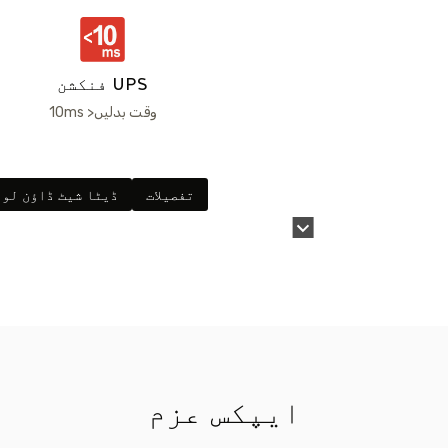
UPS فنکشن
وقت بدلیں< 10ms
تفصیلات
ڈیٹا شیٹ ڈاؤن لوڈ
ایپکس عزم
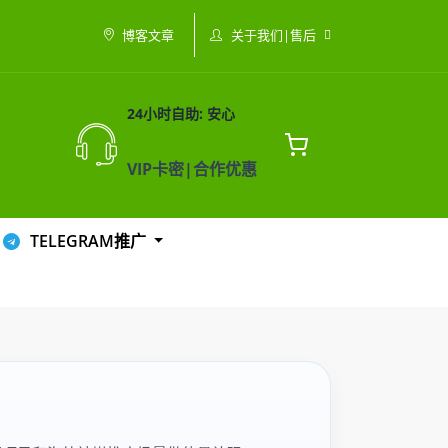
关于我们|售后
博客文章
24小时自助: 安心
VIP卡密|合作优惠
TELEGRAM推广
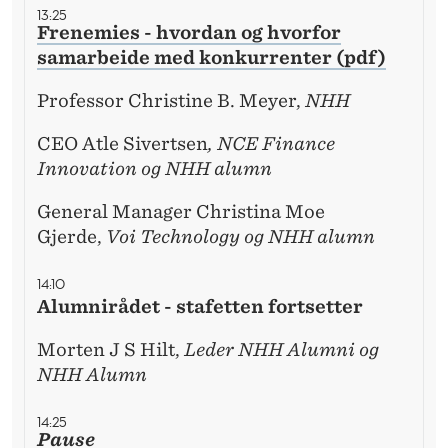
O
13:25
Frenemies - hvordan og hvorfor
N
samarbeide med konkurrenter (pdf)
F
Professor Christine B. Meyer,
NHH
E
CEO Atle Sivertsen
, NCE Finance
R
Innovation og NHH alumn
A
General Manager Christina Moe
N
Gjerde,
Voi Technology og NHH alumn
S
14:10
E
Alumnirådet - stafetten fortsetter
N
Morten J S Hilt,
Leder NHH Alumni og
2
NHH Alumn
0
14:25
Pause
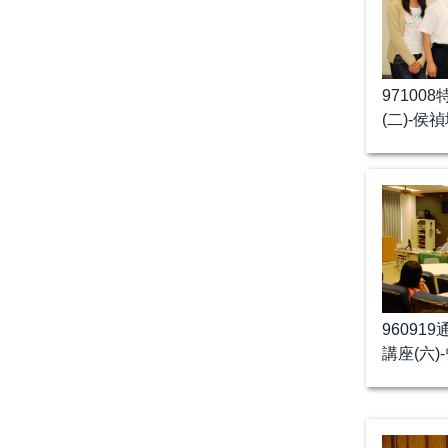
97100
(二)-侯
96091
講座(六)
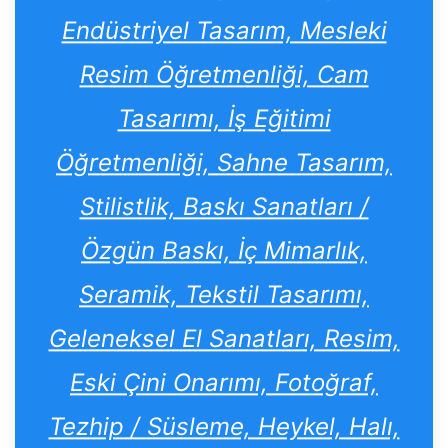
Endüstriyel Tasarım, Mesleki
Resim Öğretmenliği, Cam
Tasarımı, İş Eğitimi
Öğretmenliği, Sahne Tasarım,
Stilistlik, Baskı Sanatları /
Özgün Baskı, İç Mimarlık,
Seramik, Tekstil Tasarımı,
Geleneksel El Sanatları, Resim,
Eski Çini Onarımı, Fotoğraf,
Tezhip / Süsleme, Heykel, Halı,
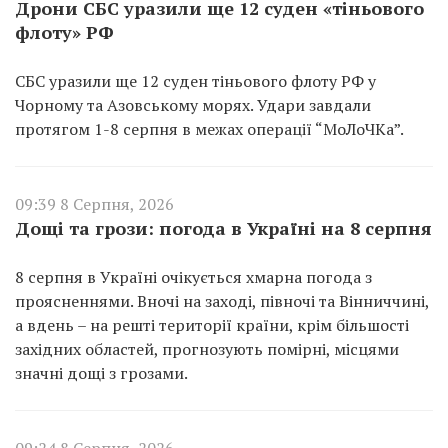
Дрони СБС уразили ще 12 суден «тіньового
флоту» РФ
СБС уразили ще 12 суден тіньового флоту РФ у
Чорному та Азовському морях. Удари завдали
протягом 1-8 серпня в межах операції “МоЛоЧКа”.
09:39 8 Серпня, 2026
Дощі та грози: погода в Україні на 8 серпня
8 серпня в Україні очікується хмарна погода з
проясненнями. Вночі на заході, півночі та Вінниччині,
а вдень – на решті території країни, крім більшості
західних областей, прогнозують помірні, місцями
значні дощі з грозами.
09:24 8 Серпня, 2026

→ **Directions**
Working from the entries above, find every line in which the word "уразили" occurs and copy it.

→ **Task result**
Дрони СБС уразили ще 12 суден «тіньового
СБС уразили ще 12 суден тіньового флоту РФ у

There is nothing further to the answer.